Suddenly overcome with a sustained sensation of love, of peace and acceptance for who I was, I sensed my seamless connection to the earth and all of its life forms.
While I will never be able to accurately describe my experience and how euphoric it was, I can tell you that it was life-altering. And, after doing some research, I discovered that it does have a name. What I had experienced is commonly referred to as Samadhi – the perfect union of the individualized soul with infinite spirit. A state of oneness; complete absorption.
Coming out of the meditation, I cried tears of joy, hugged my teacher, and had a natural high that lasted for a week. Upon further reflection in my journals and meditations, I discovered enormous appreciation for my past. I had a deep trust in my future. Feeling lighter, I had released a burden I had been carrying my whole life. I didn’t realize that I had been looking for this release. I didn’t know it would come in this way.
Learning that Yoga Means Union
For all the years that I could not put my faith in religion, I could understand the teachings of Buddhism and the Yoga Sutra. They appealed to my analytical mind and resonated with my personal experience.
More than that though, I felt their resonance through an embodied yoga practice. The philosophy and practice worked together to deliver their message. It was truly the union of a mind-body experience.
Later, I was amazed to learn that “union” is the direct translation of the Sanskrit word “yoga.”
For me, Yoga is not a religious doctrine or a set of rules. It’s a refreshingly simple understanding of who I am, of who we all are. We are each a valued part of one whole, connected with each other and the earth. And as teachers within the tradition encourage, don’t believe it until you’ve experienced it yourself.
Sustaining Happiness Long-Term
Being able to access a feeling of self-worth will always lead to long-term happiness. Whether through a consistent Yoga and meditation practice, or simply through an unwavering knowing. It is the foundation for all else in life.
Yoga helps us realize that no matter what we do or achieve, we are always worthy, and we are always successful. Simply because we exist.
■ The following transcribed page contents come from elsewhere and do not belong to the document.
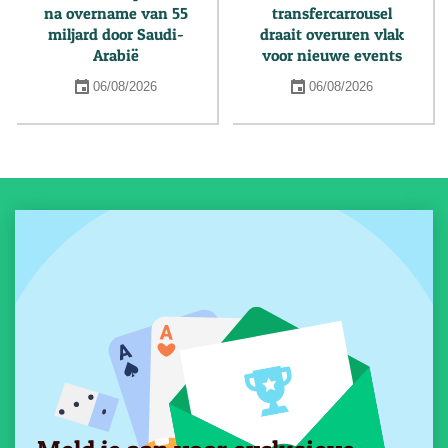
na overname van 55
transfercarrousel
miljard door Saudi-
draait overuren vlak
Arabië
voor nieuwe events
06/08/2026
06/08/2026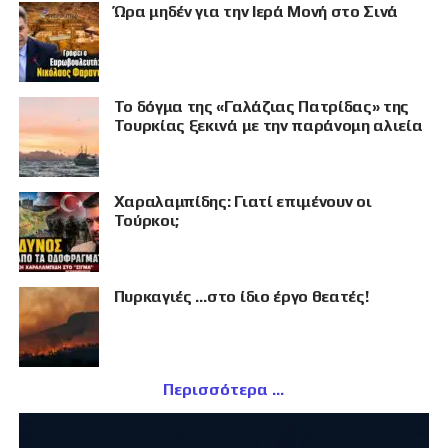
Ώρα μηδέν για την Ιερά Μονή στο Σινά
Το δόγμα της «Γαλάζιας Πατρίδας» της
Τουρκίας ξεκινά με την παράνομη αλιεία
Χαραλαμπίδης: Γιατί επιμένουν οι
Τούρκοι;
Πυρκαγιές …στο ίδιο έργο θεατές!
Περισσότερα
When we acknowledge and accept ourselves no matter what, it can be possible to move forward without fear, and even with peace of mind.
With this understanding, we can open ourselves up to feeling happiness and joy in our mere existence, and for whatever reason, whenever it arises, not only until we have achieved, acquired, or proven something.
Make no mistake, sustaining and living by this idea is not going to be easy. I haven’t unlocked the gates of eternal bliss and transported myself to another dimension. There will still be hardship and challenges. As with every human, I deal with the usual suspects of anxiety, self-doubt and pain.
However, I now possess the framework, value system, and tools to approach my life with a sense of purpose, clarity, and well-being. Because I know my value is inherent, not contingent, I can cut out the unnecessary drama or experiences that do not match that core belief, and make this life much more exciting and enjoyable.
For all those who have asked or forget that they once asked “Why should we do good and moral things in our lives like treat others well, tell the truth, refrain from stealing, be good people?”
Consider the idea that we are all connected by our individual value to this whole world, and that what we do to others is what we do to ourselves. That all of us are inherently worthy of and responsible for the good in this universe. That each of us deserves the long-term happiness that knowing this brings.